— Work required —
Please copy all of the records exactly, leaving nothing out.

— Page-level text extractions —
━━━━━━

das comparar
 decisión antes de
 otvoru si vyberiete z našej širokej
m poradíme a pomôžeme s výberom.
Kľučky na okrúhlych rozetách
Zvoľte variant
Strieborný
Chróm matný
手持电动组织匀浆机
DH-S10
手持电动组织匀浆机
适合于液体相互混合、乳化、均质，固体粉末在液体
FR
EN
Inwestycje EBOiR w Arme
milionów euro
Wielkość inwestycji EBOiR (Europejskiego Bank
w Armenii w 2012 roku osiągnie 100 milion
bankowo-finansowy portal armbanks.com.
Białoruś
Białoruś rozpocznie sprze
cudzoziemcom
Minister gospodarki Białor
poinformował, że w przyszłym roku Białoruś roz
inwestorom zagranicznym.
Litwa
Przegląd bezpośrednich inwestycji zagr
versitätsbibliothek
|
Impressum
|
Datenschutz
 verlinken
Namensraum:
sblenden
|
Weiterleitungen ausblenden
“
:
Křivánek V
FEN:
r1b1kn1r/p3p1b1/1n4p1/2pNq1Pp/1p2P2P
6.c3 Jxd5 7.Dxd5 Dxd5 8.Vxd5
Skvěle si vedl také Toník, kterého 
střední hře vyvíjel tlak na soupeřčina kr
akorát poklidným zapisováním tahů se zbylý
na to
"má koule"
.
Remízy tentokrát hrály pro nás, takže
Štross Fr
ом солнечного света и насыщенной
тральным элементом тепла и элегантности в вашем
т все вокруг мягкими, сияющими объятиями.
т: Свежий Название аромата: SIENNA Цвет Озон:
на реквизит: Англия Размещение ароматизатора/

━━━━━━

— Reply to the exercise —
das comparar
 decisión antes de
 otvoru si vyberiete z našej širokej
m poradíme a pomôžeme s výberom.
Kľučky na okrúhlych rozetách
Zvoľte variant
Strieborný
Chróm matný
手持电动组织匀浆机
DH-S10
手持电动组织匀浆机
适合于液体相互混合、乳化、均质，固体粉末在液体
FR
EN
Inwestycje EBOiR w Arme
milionów euro
Wielkość inwestycji EBOiR (Europejskiego Bank
w Armenii w 2012 roku osiągnie 100 milion
bankowo-finansowy portal armbanks.com.
Białoruś
Białoruś rozpocznie sprze
cudzoziemcom
Minister gospodarki Białor
poinformował, że w przyszłym roku Białoruś roz
inwestorom zagranicznym.
Litwa
Przegląd bezpośrednich inwestycji zagr
versitätsbibliothek
|
Impressum
|
Datenschutz
 verlinken
Namensraum:
sblenden
|
Weiterleitungen ausblenden
“
:
Křivánek V
FEN:
r1b1kn1r/p3p1b1/1n4p1/2pNq1Pp/1p2P2P
6.c3 Jxd5 7.Dxd5 Dxd5 8.Vxd5
Skvěle si vedl také Toník, kterého 
střední hře vyvíjel tlak na soupeřčina kr
akorát poklidným zapisováním tahů se zbylý
na to
"má koule"
.
Remízy tentokrát hrály pro nás, takže
Štross Fr
ом солнечного света и насыщенной
тральным элементом тепла и элегантности в вашем
т все вокруг мягкими, сияющими объятиями.
т: Свежий Название аромата: SIENNA Цвет Озон:
на реквизит: Англия Размещение ароматизатора/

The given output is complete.